AIM OF THE EXERCISE → Reprint every entry, character for character.

(GIVEN INFORMATION)

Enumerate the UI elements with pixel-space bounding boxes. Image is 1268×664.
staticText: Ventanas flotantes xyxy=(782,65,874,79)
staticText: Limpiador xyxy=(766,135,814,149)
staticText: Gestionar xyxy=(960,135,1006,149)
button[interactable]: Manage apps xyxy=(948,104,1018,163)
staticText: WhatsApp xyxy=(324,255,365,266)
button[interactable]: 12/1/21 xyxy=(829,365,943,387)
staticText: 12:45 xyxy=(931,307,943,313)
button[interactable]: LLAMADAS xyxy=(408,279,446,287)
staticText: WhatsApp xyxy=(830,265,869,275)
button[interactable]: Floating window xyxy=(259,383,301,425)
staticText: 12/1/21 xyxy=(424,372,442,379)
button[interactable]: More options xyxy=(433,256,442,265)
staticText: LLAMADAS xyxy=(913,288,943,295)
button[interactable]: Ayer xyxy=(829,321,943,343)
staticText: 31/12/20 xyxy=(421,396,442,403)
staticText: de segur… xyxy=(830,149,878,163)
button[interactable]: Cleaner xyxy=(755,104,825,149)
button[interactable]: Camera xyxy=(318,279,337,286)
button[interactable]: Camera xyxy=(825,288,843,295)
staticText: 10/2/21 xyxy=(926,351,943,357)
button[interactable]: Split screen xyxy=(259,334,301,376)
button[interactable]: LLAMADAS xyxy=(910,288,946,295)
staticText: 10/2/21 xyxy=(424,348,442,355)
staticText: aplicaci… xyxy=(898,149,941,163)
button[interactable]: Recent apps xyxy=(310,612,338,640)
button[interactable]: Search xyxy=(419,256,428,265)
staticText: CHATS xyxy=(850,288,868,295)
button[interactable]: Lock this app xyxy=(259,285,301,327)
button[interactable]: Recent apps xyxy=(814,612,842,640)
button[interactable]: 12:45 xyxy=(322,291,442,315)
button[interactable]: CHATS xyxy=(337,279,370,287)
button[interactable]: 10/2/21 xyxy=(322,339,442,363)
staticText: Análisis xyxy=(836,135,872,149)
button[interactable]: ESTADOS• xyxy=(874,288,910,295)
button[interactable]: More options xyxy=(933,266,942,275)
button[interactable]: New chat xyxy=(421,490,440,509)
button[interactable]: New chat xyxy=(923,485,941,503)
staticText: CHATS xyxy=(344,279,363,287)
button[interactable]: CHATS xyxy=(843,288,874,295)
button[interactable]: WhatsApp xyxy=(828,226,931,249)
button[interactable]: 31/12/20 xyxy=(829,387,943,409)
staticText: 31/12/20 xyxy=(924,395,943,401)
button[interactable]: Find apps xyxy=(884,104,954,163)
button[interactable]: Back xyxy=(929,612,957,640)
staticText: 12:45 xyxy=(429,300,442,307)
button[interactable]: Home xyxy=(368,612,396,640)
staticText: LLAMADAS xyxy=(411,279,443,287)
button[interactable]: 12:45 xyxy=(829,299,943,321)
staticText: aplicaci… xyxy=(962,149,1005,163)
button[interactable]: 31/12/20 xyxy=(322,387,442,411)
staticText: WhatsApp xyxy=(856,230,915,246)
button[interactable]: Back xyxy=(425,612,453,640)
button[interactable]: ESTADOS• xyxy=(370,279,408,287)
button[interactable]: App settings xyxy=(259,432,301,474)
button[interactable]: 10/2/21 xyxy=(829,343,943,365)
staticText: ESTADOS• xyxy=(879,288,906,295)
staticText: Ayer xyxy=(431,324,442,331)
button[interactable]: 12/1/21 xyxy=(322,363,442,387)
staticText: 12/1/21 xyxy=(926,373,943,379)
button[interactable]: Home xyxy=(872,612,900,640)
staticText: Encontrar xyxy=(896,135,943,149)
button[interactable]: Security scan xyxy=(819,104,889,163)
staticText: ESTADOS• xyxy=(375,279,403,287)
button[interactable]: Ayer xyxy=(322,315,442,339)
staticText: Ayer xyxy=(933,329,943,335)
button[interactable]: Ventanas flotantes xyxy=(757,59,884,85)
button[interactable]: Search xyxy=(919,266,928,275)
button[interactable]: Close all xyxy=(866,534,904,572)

(End GIVEN INFORMATION)

RESPONSE TO THIS TASK →
Enumerate the UI elements with pixel-space bounding boxes. Image is 1268×664.
staticText: Ventanas flotantes xyxy=(782,65,874,79)
staticText: Limpiador xyxy=(766,135,814,149)
staticText: Gestionar xyxy=(960,135,1006,149)
button[interactable]: Manage apps xyxy=(948,104,1018,163)
staticText: WhatsApp xyxy=(324,255,365,266)
button[interactable]: 12/1/21 xyxy=(829,365,943,387)
staticText: 12:45 xyxy=(931,307,943,313)
button[interactable]: LLAMADAS xyxy=(408,279,446,287)
staticText: WhatsApp xyxy=(830,265,869,275)
button[interactable]: Floating window xyxy=(259,383,301,425)
staticText: 12/1/21 xyxy=(424,372,442,379)
button[interactable]: More options xyxy=(433,256,442,265)
staticText: LLAMADAS xyxy=(913,288,943,295)
button[interactable]: Ayer xyxy=(829,321,943,343)
staticText: 31/12/20 xyxy=(421,396,442,403)
staticText: de segur… xyxy=(830,149,878,163)
button[interactable]: Cleaner xyxy=(755,104,825,149)
button[interactable]: Camera xyxy=(318,279,337,286)
button[interactable]: Camera xyxy=(825,288,843,295)
staticText: 10/2/21 xyxy=(926,351,943,357)
button[interactable]: Split screen xyxy=(259,334,301,376)
button[interactable]: LLAMADAS xyxy=(910,288,946,295)
staticText: 10/2/21 xyxy=(424,348,442,355)
staticText: aplicaci… xyxy=(898,149,941,163)
button[interactable]: Recent apps xyxy=(310,612,338,640)
button[interactable]: Search xyxy=(419,256,428,265)
staticText: CHATS xyxy=(850,288,868,295)
button[interactable]: Lock this app xyxy=(259,285,301,327)
button[interactable]: Recent apps xyxy=(814,612,842,640)
button[interactable]: 12:45 xyxy=(322,291,442,315)
button[interactable]: CHATS xyxy=(337,279,370,287)
button[interactable]: 10/2/21 xyxy=(322,339,442,363)
staticText: Análisis xyxy=(836,135,872,149)
button[interactable]: ESTADOS• xyxy=(874,288,910,295)
button[interactable]: More options xyxy=(933,266,942,275)
button[interactable]: New chat xyxy=(421,490,440,509)
button[interactable]: New chat xyxy=(923,485,941,503)
staticText: CHATS xyxy=(344,279,363,287)
button[interactable]: CHATS xyxy=(843,288,874,295)
button[interactable]: WhatsApp xyxy=(828,226,931,249)
button[interactable]: 31/12/20 xyxy=(829,387,943,409)
staticText: 31/12/20 xyxy=(924,395,943,401)
button[interactable]: Find apps xyxy=(884,104,954,163)
button[interactable]: Back xyxy=(929,612,957,640)
staticText: 12:45 xyxy=(429,300,442,307)
button[interactable]: Home xyxy=(368,612,396,640)
staticText: LLAMADAS xyxy=(411,279,443,287)
button[interactable]: 12:45 xyxy=(829,299,943,321)
staticText: aplicaci… xyxy=(962,149,1005,163)
button[interactable]: 31/12/20 xyxy=(322,387,442,411)
staticText: WhatsApp xyxy=(856,230,915,246)
button[interactable]: Back xyxy=(425,612,453,640)
button[interactable]: ESTADOS• xyxy=(370,279,408,287)
button[interactable]: App settings xyxy=(259,432,301,474)
button[interactable]: 10/2/21 xyxy=(829,343,943,365)
staticText: ESTADOS• xyxy=(879,288,906,295)
staticText: Ayer xyxy=(431,324,442,331)
button[interactable]: 12/1/21 xyxy=(322,363,442,387)
staticText: 12/1/21 xyxy=(926,373,943,379)
button[interactable]: Home xyxy=(872,612,900,640)
staticText: Encontrar xyxy=(896,135,943,149)
button[interactable]: Security scan xyxy=(819,104,889,163)
staticText: ESTADOS• xyxy=(375,279,403,287)
button[interactable]: Ayer xyxy=(322,315,442,339)
staticText: Ayer xyxy=(933,329,943,335)
button[interactable]: Ventanas flotantes xyxy=(757,59,884,85)
button[interactable]: Search xyxy=(919,266,928,275)
button[interactable]: Close all xyxy=(866,534,904,572)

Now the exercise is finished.